Before he could click it, the mouse slipped out of his sweaty hand. A brief delay, but a catastrophe when every second counts. He had wasted enough time as it was. Finally, he managed to maneuver the mouse back to the icon, clicked it, and breathed deeply. Apparently he had been holding his breath.

He tried to remember who else had been online, but his mind was blank.

Maybe he had caught it in time. Maybe she hadn’t bothered to ask anyone else. She probably didn’t care enough, anyway. But just in case, he’d better just stay away from the computer for a while. Actually, he should shut it off completely. He jabbed the power button and held it, feeling like he was holding a pillow over someone’s face, suffocating him. (It was his grandfather, for some reason, in a hospital bed. Why? Both of his grandfathers were alive: healthy, endearing old men.) As the computer died, he felt Hannah fall further away.

He would do something else today - something outside, something that had nothing to do with her. That way, when they got around to discussing the fight, processing it like they always did - he could tell her he had been busy and it wouldn’t technically be a lie.

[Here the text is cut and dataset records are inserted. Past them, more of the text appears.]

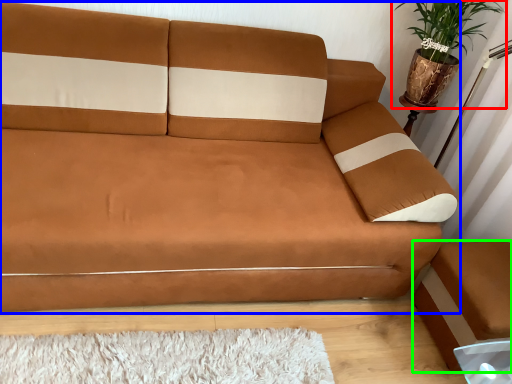 Question: Which is nearer to the houseplant (highlighted by a red box)? studio couch (highlighted by a blue box) or footrest (highlighted by a green box).

Choices:
 (A) studio couch
 (B) footrest

Answer: (A) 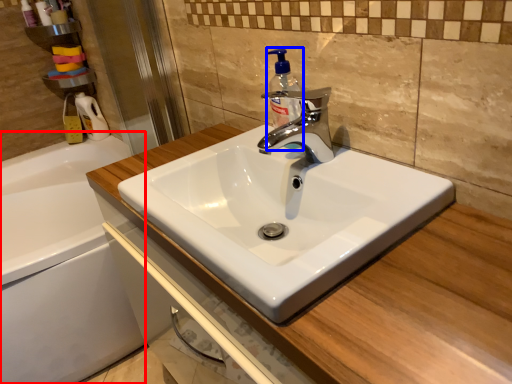 Question: Which point is closer to the camera, bath (highlighted by a red box) or soap dispenser (highlighted by a blue box)?

Choices:
 (A) bath
 (B) soap dispenser

Answer: (B) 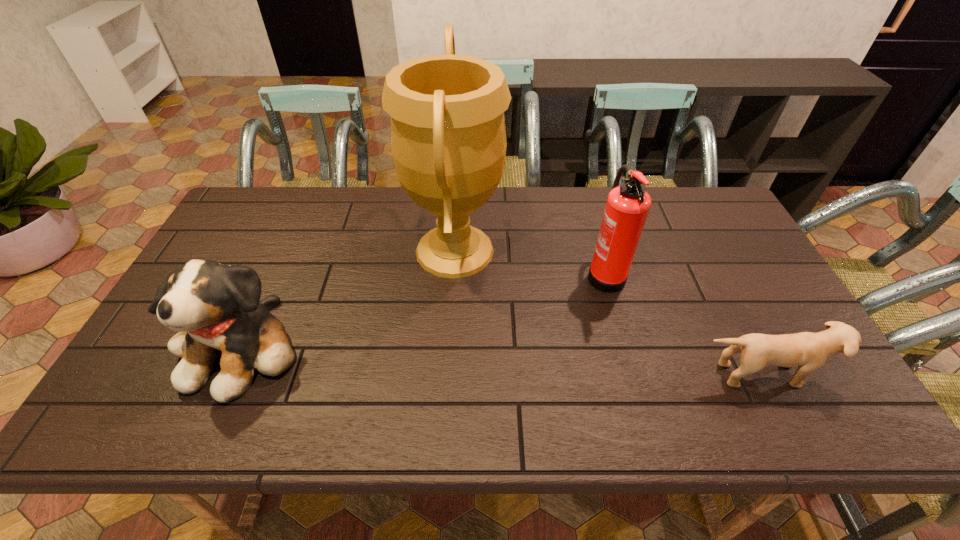 You are a GUI agent. You are given a task and a screenshot of the screen. Output one action in this format:
    pyautogui.click(x=<x>, y=<y>)
    Task: Click on the trophy
    Image resolution: width=960 pixels, height=540 pixels.
    Given the screenshot: What is the action you would take?
    click(448, 137)

Where is `the tallest object`? The width and height of the screenshot is (960, 540). the tallest object is located at coordinates (448, 137).

The width and height of the screenshot is (960, 540). I want to click on the second object from right to left, so click(x=627, y=207).

At what (x,y) coordinates should I click in order to perform the action: click on fire extinguisher. Please return your answer as a coordinate pair (x, y). Image resolution: width=960 pixels, height=540 pixels. Looking at the image, I should click on [x=627, y=207].

Where is `the third tallest object`? This screenshot has height=540, width=960. the third tallest object is located at coordinates (216, 309).

The width and height of the screenshot is (960, 540). I want to click on the leftmost object, so click(x=216, y=309).

Image resolution: width=960 pixels, height=540 pixels. I want to click on the shortest object, so click(809, 351).

What are the coordinates of `the rightmost object` in the screenshot? It's located at (809, 351).

The image size is (960, 540). I want to click on free point located on the engravings side of the third object from right to left, so click(534, 251).

Find the location of a particular element. vacant region located at the nozzle of the third shortest object is located at coordinates (555, 273). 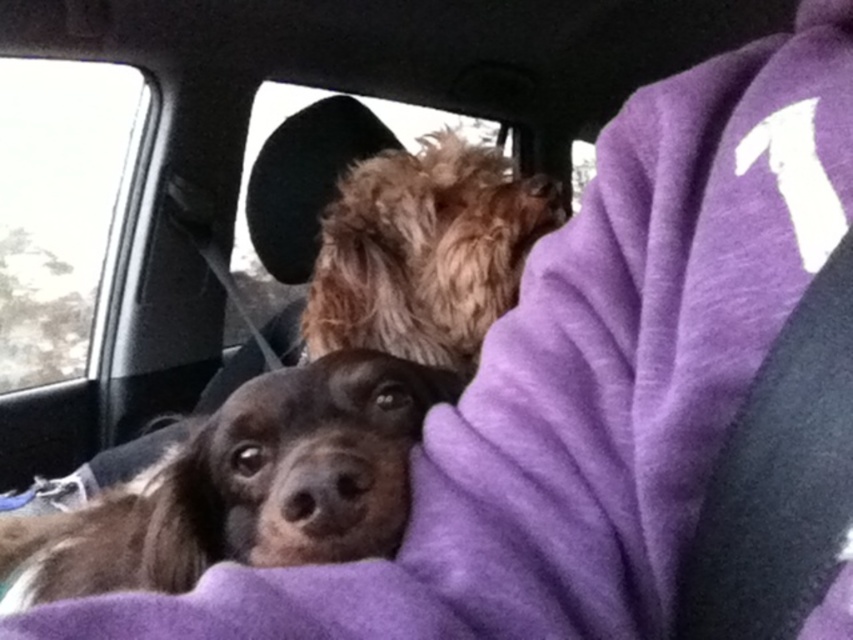 Between point (473, 298) and point (42, 99), which one is positioned behind?

The point (42, 99) is more distant.

Which is behind, point (473, 182) or point (21, 337)?

Positioned behind is point (21, 337).

Where is `fuzzy brown dog at upper center`? fuzzy brown dog at upper center is located at coordinates (424, 252).

Is brown fur dog at center wider than fuzzy brown dog at upper center?

Yes, brown fur dog at center is wider than fuzzy brown dog at upper center.

Is point (357, 548) behind point (322, 300)?

No, it is in front of (322, 300).

Identify the location of brown fur dog at center. This screenshot has height=640, width=853. (245, 486).

Does brown fur dog at center have a greater height compared to transparent glass at upper left?

In fact, brown fur dog at center may be shorter than transparent glass at upper left.

Is brown fur dog at center above transparent glass at upper left?

No.

Does point (157, 536) lie in front of point (24, 380)?

Yes, it is in front of point (24, 380).

Locate an element on the screen. This screenshot has width=853, height=640. brown fur dog at center is located at coordinates (245, 486).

Just like it wasn’t technically a lie that he had slammed his fist on the keyboard when the survey question asked him about his biggest enemies. That was one of the things he had done. The fact that he had also added a couple of extra vb’s in there did not negate that. He was always honest, but he did sometimes leave things out.

“But so do you,” he added, addressing pseudo-Hannah once more. “You don’t always tell me when you’re talking to other people or when Victoria’s sitting next to you or when you’re not home.”

And so did everybody, didn’t they? Nobody ever told the whole truth or else they’d never shut up.

How would Hannah respond to that? Would she get it? The real Hannah, not the one in his mind and not the one who was online right now, who was mad at him over practically nothing. James made a mental note to run it by her once they were friends again. Only then could he know if it was a worthwhile thought or not.

There was a whole area of James’s mind reserved for storing ideas that he hadn’t talked to Hannah about yet.

Another one, from last night, after he had gone to his room: when you listen to a song a lot, it gets its own area in your mind. Like a yard with a fence, and your mind is the town. And the neighborhood is all the other songs that are connected to it.

Another: minds are like places.

And some more, taking form right now, in front of the black computer screen: Maybe I do have OCD. Maybe that’s what this is. Maybe I’m going crazy. Maybe I’ve always been crazy and I just didn’t realize it because I was too crazy. Maybe knowing I’m crazy is what makes me sane. Maybe it’s the world that’s crazy and we’re the only ones who are sane. Maybe . .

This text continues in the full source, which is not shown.